### [WHAT THE TASK REQUIRES]
The entire listing below is to be reproduced exactly.

SUPPLIED MATERIAL below:

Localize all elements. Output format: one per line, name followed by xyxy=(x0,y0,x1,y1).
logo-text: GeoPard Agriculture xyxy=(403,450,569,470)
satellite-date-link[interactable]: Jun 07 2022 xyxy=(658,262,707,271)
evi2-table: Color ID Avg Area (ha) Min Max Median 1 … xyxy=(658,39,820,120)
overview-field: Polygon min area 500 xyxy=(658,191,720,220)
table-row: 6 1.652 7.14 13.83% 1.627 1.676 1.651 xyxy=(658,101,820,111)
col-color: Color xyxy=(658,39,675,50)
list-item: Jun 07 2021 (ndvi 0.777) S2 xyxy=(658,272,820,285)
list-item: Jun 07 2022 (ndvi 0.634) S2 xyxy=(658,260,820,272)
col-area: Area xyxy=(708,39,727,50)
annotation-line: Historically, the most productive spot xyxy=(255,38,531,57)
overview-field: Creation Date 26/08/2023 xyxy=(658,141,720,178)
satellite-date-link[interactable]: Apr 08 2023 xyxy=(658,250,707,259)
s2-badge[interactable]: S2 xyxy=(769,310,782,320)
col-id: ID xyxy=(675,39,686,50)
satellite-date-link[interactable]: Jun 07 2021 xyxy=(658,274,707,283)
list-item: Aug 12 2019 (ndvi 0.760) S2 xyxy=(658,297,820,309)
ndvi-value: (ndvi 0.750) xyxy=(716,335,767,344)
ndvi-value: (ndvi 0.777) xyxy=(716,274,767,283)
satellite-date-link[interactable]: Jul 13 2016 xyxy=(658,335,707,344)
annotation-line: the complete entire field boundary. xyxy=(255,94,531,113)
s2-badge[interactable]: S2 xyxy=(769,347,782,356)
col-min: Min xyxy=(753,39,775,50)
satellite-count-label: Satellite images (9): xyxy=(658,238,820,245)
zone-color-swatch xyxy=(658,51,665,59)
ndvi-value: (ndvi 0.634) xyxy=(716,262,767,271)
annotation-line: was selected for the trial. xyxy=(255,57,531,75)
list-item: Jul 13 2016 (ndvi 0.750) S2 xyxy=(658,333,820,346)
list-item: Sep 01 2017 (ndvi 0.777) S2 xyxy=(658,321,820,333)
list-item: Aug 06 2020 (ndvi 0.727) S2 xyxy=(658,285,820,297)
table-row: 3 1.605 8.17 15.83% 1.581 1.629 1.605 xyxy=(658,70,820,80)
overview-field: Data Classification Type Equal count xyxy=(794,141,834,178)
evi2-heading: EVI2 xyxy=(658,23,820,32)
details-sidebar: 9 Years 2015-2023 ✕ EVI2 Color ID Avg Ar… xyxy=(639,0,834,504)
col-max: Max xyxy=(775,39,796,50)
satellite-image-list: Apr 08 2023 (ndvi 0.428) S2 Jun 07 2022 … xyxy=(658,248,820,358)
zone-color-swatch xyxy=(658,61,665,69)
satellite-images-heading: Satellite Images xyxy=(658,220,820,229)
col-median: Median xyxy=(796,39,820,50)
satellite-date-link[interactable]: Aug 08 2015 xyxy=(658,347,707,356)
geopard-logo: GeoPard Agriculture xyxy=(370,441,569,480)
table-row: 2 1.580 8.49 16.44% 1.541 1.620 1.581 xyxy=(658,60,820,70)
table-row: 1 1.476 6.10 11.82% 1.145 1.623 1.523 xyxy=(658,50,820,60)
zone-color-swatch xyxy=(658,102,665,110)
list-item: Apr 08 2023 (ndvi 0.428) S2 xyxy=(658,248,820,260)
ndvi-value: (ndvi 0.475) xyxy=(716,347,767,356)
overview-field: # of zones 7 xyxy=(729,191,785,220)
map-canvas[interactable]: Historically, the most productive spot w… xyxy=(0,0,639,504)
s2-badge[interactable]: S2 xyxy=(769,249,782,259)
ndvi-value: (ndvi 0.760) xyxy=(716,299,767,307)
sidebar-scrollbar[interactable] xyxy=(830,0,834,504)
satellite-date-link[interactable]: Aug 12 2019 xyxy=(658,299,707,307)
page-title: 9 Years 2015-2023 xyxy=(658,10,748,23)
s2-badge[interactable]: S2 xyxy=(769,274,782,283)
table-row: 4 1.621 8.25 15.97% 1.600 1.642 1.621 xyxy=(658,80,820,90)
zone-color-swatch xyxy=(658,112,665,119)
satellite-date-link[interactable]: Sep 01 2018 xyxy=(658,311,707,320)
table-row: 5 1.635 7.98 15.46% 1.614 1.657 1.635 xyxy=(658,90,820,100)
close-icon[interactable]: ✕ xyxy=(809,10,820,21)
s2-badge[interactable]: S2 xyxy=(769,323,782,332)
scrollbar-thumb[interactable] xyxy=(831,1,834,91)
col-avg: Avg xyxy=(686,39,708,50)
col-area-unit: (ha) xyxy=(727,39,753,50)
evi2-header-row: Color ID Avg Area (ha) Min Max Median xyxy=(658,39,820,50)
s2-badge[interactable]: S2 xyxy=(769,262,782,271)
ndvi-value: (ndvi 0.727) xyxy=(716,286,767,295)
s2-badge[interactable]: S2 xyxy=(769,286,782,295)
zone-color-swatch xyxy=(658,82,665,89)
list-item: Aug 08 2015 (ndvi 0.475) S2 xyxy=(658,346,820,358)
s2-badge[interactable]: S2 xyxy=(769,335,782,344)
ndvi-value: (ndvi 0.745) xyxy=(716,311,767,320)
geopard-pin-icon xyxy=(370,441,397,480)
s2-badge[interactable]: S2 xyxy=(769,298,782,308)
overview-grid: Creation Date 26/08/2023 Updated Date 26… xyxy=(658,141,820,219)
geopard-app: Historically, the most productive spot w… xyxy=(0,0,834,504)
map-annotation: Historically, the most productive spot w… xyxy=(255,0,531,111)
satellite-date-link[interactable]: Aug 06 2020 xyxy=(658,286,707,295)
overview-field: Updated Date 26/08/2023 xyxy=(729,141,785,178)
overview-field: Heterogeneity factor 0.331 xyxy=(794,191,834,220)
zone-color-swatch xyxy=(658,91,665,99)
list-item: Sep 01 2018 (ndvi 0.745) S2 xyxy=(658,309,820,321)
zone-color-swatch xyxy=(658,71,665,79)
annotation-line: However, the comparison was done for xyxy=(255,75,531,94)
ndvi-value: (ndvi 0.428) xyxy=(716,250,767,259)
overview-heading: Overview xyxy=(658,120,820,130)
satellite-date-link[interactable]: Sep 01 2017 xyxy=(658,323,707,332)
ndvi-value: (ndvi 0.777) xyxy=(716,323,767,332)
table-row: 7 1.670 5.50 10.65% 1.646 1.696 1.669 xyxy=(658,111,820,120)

End of SUPPLIED MATERIAL.

### [RESPONSE]
Localize all elements. Output format: one per line, name followed by xyxy=(x0,y0,x1,y1).
logo-text: GeoPard Agriculture xyxy=(403,450,569,470)
satellite-date-link[interactable]: Jun 07 2022 xyxy=(658,262,707,271)
evi2-table: Color ID Avg Area (ha) Min Max Median 1 … xyxy=(658,39,820,120)
overview-field: Polygon min area 500 xyxy=(658,191,720,220)
table-row: 6 1.652 7.14 13.83% 1.627 1.676 1.651 xyxy=(658,101,820,111)
col-color: Color xyxy=(658,39,675,50)
list-item: Jun 07 2021 (ndvi 0.777) S2 xyxy=(658,272,820,285)
list-item: Jun 07 2022 (ndvi 0.634) S2 xyxy=(658,260,820,272)
col-area: Area xyxy=(708,39,727,50)
annotation-line: Historically, the most productive spot xyxy=(255,38,531,57)
overview-field: Creation Date 26/08/2023 xyxy=(658,141,720,178)
satellite-date-link[interactable]: Apr 08 2023 xyxy=(658,250,707,259)
s2-badge[interactable]: S2 xyxy=(769,310,782,320)
col-id: ID xyxy=(675,39,686,50)
satellite-date-link[interactable]: Jun 07 2021 xyxy=(658,274,707,283)
list-item: Aug 12 2019 (ndvi 0.760) S2 xyxy=(658,297,820,309)
ndvi-value: (ndvi 0.750) xyxy=(716,335,767,344)
ndvi-value: (ndvi 0.777) xyxy=(716,274,767,283)
satellite-date-link[interactable]: Jul 13 2016 xyxy=(658,335,707,344)
annotation-line: the complete entire field boundary. xyxy=(255,94,531,113)
s2-badge[interactable]: S2 xyxy=(769,347,782,356)
col-min: Min xyxy=(753,39,775,50)
satellite-count-label: Satellite images (9): xyxy=(658,238,820,245)
zone-color-swatch xyxy=(658,51,665,59)
ndvi-value: (ndvi 0.634) xyxy=(716,262,767,271)
annotation-line: was selected for the trial. xyxy=(255,57,531,75)
list-item: Jul 13 2016 (ndvi 0.750) S2 xyxy=(658,333,820,346)
list-item: Sep 01 2017 (ndvi 0.777) S2 xyxy=(658,321,820,333)
list-item: Aug 06 2020 (ndvi 0.727) S2 xyxy=(658,285,820,297)
table-row: 3 1.605 8.17 15.83% 1.581 1.629 1.605 xyxy=(658,70,820,80)
overview-field: Data Classification Type Equal count xyxy=(794,141,834,178)
evi2-heading: EVI2 xyxy=(658,23,820,32)
details-sidebar: 9 Years 2015-2023 ✕ EVI2 Color ID Avg Ar… xyxy=(639,0,834,504)
col-max: Max xyxy=(775,39,796,50)
satellite-image-list: Apr 08 2023 (ndvi 0.428) S2 Jun 07 2022 … xyxy=(658,248,820,358)
zone-color-swatch xyxy=(658,61,665,69)
satellite-images-heading: Satellite Images xyxy=(658,220,820,229)
col-median: Median xyxy=(796,39,820,50)
satellite-date-link[interactable]: Aug 08 2015 xyxy=(658,347,707,356)
geopard-logo: GeoPard Agriculture xyxy=(370,441,569,480)
table-row: 2 1.580 8.49 16.44% 1.541 1.620 1.581 xyxy=(658,60,820,70)
table-row: 1 1.476 6.10 11.82% 1.145 1.623 1.523 xyxy=(658,50,820,60)
zone-color-swatch xyxy=(658,102,665,110)
list-item: Apr 08 2023 (ndvi 0.428) S2 xyxy=(658,248,820,260)
ndvi-value: (ndvi 0.475) xyxy=(716,347,767,356)
overview-field: # of zones 7 xyxy=(729,191,785,220)
map-canvas[interactable]: Historically, the most productive spot w… xyxy=(0,0,639,504)
s2-badge[interactable]: S2 xyxy=(769,249,782,259)
ndvi-value: (ndvi 0.760) xyxy=(716,299,767,307)
sidebar-scrollbar[interactable] xyxy=(830,0,834,504)
satellite-date-link[interactable]: Aug 12 2019 xyxy=(658,299,707,307)
page-title: 9 Years 2015-2023 xyxy=(658,10,748,23)
s2-badge[interactable]: S2 xyxy=(769,274,782,283)
table-row: 4 1.621 8.25 15.97% 1.600 1.642 1.621 xyxy=(658,80,820,90)
zone-color-swatch xyxy=(658,112,665,119)
satellite-date-link[interactable]: Sep 01 2018 xyxy=(658,311,707,320)
table-row: 5 1.635 7.98 15.46% 1.614 1.657 1.635 xyxy=(658,90,820,100)
close-icon[interactable]: ✕ xyxy=(809,10,820,21)
s2-badge[interactable]: S2 xyxy=(769,323,782,332)
scrollbar-thumb[interactable] xyxy=(831,1,834,91)
col-avg: Avg xyxy=(686,39,708,50)
col-area-unit: (ha) xyxy=(727,39,753,50)
evi2-header-row: Color ID Avg Area (ha) Min Max Median xyxy=(658,39,820,50)
s2-badge[interactable]: S2 xyxy=(769,262,782,271)
ndvi-value: (ndvi 0.727) xyxy=(716,286,767,295)
s2-badge[interactable]: S2 xyxy=(769,286,782,295)
zone-color-swatch xyxy=(658,82,665,89)
list-item: Aug 08 2015 (ndvi 0.475) S2 xyxy=(658,346,820,358)
s2-badge[interactable]: S2 xyxy=(769,335,782,344)
ndvi-value: (ndvi 0.745) xyxy=(716,311,767,320)
geopard-pin-icon xyxy=(370,441,397,480)
s2-badge[interactable]: S2 xyxy=(769,298,782,308)
overview-grid: Creation Date 26/08/2023 Updated Date 26… xyxy=(658,141,820,219)
geopard-app: Historically, the most productive spot w… xyxy=(0,0,834,504)
map-annotation: Historically, the most productive spot w… xyxy=(255,0,531,111)
satellite-date-link[interactable]: Aug 06 2020 xyxy=(658,286,707,295)
overview-field: Updated Date 26/08/2023 xyxy=(729,141,785,178)
overview-field: Heterogeneity factor 0.331 xyxy=(794,191,834,220)
zone-color-swatch xyxy=(658,91,665,99)
list-item: Sep 01 2018 (ndvi 0.745) S2 xyxy=(658,309,820,321)
zone-color-swatch xyxy=(658,71,665,79)
annotation-line: However, the comparison was done for xyxy=(255,75,531,94)
ndvi-value: (ndvi 0.428) xyxy=(716,250,767,259)
overview-heading: Overview xyxy=(658,120,820,130)
satellite-date-link[interactable]: Sep 01 2017 xyxy=(658,323,707,332)
ndvi-value: (ndvi 0.777) xyxy=(716,323,767,332)
table-row: 7 1.670 5.50 10.65% 1.646 1.696 1.669 xyxy=(658,111,820,120)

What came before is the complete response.